Od nauczania są szkoły zawodowe, nie uniwersytet
GW Kielce
W kieleckich uczelniach, tak na luzie przy kawce czy piwku, o nauce gadają tylko odmieńcy. Jeśli się mylę, to proszę mi wskazać normalne, cotygodniowe seminaria, gdzie nauczani i nauczający wspólnie poszukują prawdy. Nie chodzi o oderwane od siebie referowanie cudzych czy (rzadziej) swoich wyników, ale o toczącą się przez cały rok akademicki dyskusję – pisze Waldemar Korczyński.

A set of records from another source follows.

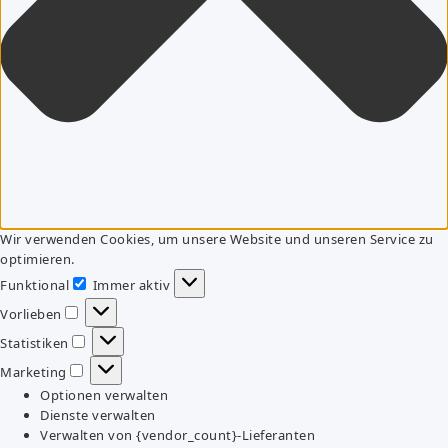
Wir verwenden Cookies, um unsere Website und unseren Service zu
optimieren.
Funktional
Immer aktiv
Funktional
Vorlieben
Vorlieben
Statistiken
Statistiken
Marketing
Marketing
Optionen verwalten
Dienste verwalten
Verwalten von {vendor_count}-Lieferanten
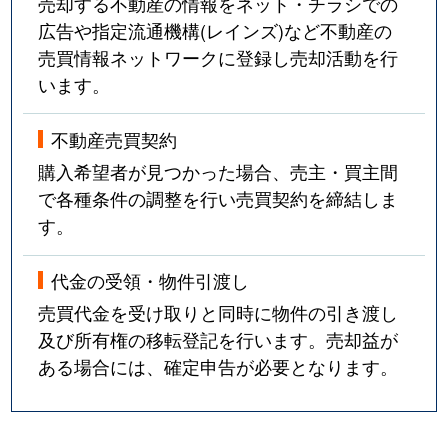
売却する不動産の情報をネット・チラシでの
広告や指定流通機構(レインズ)など不動産の
売買情報ネットワークに登録し売却活動を行
います。
不動産売買契約
購入希望者が見つかった場合、売主・買主間
で各種条件の調整を行い売買契約を締結しま
す。
代金の受領・物件引渡し
売買代金を受け取りと同時に物件の引き渡し
及び所有権の移転登記を行います。売却益が
ある場合には、確定申告が必要となります。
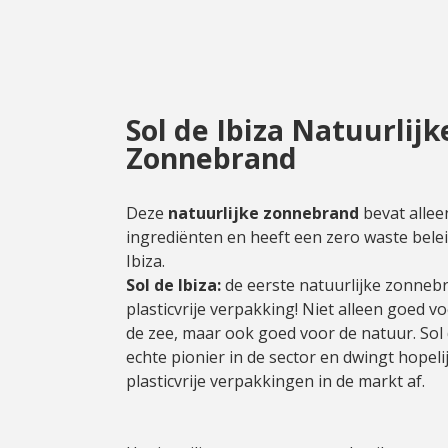
Natuurlijke zonnefilter
Sol de Ibiza Natuurlijk
Zonnebrand
Deze
natuurlijke zonnebrand
bevat allee
ingrediënten en heeft een zero waste belei
Ibiza.
Sol de Ibiza:
de eerste natuurlijke zonneb
plasticvrije verpakking! Niet alleen goed vo
de zee, maar ook goed voor de natuur. Sol 
echte pionier in de sector en dwingt hopel
plasticvrije verpakkingen in de markt af.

Od kilkunastu dni czytuję w „Wyborczej” teksty o naszych kieleckich uczelniach. Ludzie mniej i bardziej uczeni piszą, co by tu naprawić, jaką dziurę na sukni naszych Alma Mater łatką jaką zasłonić. Pomysły na naprawę rosną jak bambus w Indochinach i nic z tego nie wynika. Bo wyniknąć nie może. Ani w nauce, ani w „wyższo-niższej” edukacji. I nie jest to nasza, kielecka specyfika.

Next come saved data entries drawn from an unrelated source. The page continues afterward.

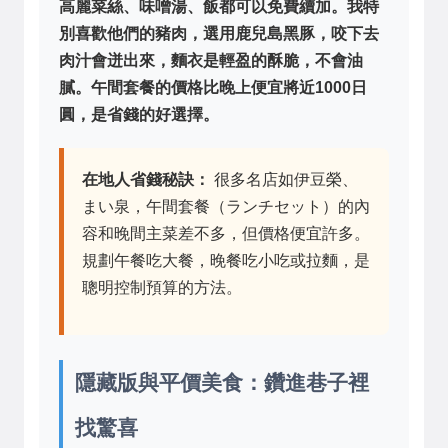
高麗菜絲、味噌湯、飯都可以免費續加。我特
別喜歡他們的豬肉，選用鹿兒島黑豚，咬下去
肉汁會迸出來，麵衣是輕盈的酥脆，不會油
膩。午間套餐的價格比晚上便宜將近1000日
圓，是省錢的好選擇。
在地人省錢秘訣：
很多名店如伊豆榮、
まい泉，午間套餐（ランチセット）的內
容和晚間主菜差不多，但價格便宜許多。
規劃午餐吃大餐，晚餐吃小吃或拉麵，是
聰明控制預算的方法。
隱藏版與平價美食：鑽進巷子裡
找驚喜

Zmienić paradygmat kształcenia
Przychodzenie na uniwersytet „po zawód” nie pozwala odróżnić go od zawodówki. Prawdą jest, że tak funkcjonują uniwersytety na całym świecie. Ale też prawdą jest, że kryzys tzw. nauczania jest również globalny i propozycje powrotu do idei uniwersytetu wcale takie rzadkie nie są. Na uniwersytecie wykładowca – starszy kolega – może studentowi pomóc w zdobywaniu wiedzy, ale nie będzie go niczego nauczał. Odwrotnie niż w zawodówce. W praktyce to nasze uczelnie są hybrydami, ale przeważa chyba zawodówka. I to jest to, co odpowiada obu stronom. Ustrój uczelni traktuje wprawdzie studenta jak tartaczna piła świeżo ścięty pień, ale studenci emocjonują się głównie opłatami za studia. A powszechność płatnych studiów nie oznacza, że rzeczywiście musieliby wyłożyć tę forsę z własnej kieszeni. Przy sensownie zorganizowanym systemie stypendialnym student mógłby nawet na studiach zarobić
Filed under: Przegląd prasy | Tagged: uczelnie | Leave a comment »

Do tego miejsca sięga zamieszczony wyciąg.